• Task details
Each line below from the one containing "bijele knjige sakriti" through the one containing "06-Aug-2026" is to be given again exactly, and no line outside that span.

• Record extracts
_____

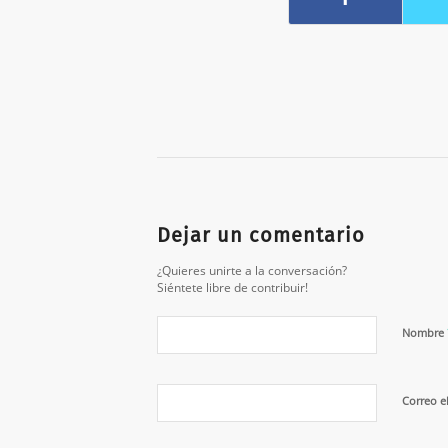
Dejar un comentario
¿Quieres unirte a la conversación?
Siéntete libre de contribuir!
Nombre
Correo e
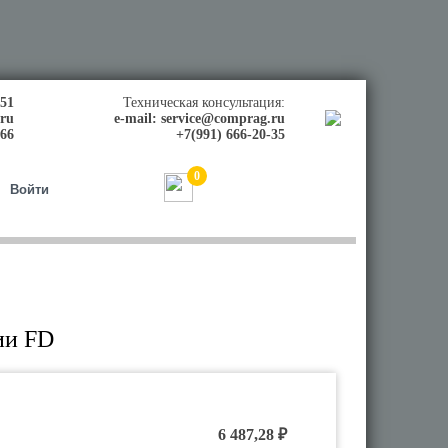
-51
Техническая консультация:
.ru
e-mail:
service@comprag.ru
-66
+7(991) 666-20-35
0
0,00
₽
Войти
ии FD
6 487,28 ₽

_____

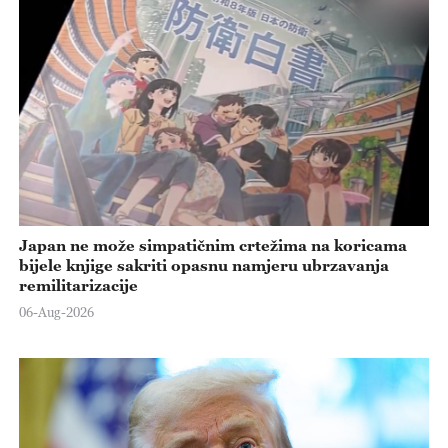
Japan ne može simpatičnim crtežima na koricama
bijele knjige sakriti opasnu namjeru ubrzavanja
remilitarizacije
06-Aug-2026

_____

• Task answer
bijele knjige sakriti opasnu namjeru ubrzavanja
remilitarizacije
06-Aug-2026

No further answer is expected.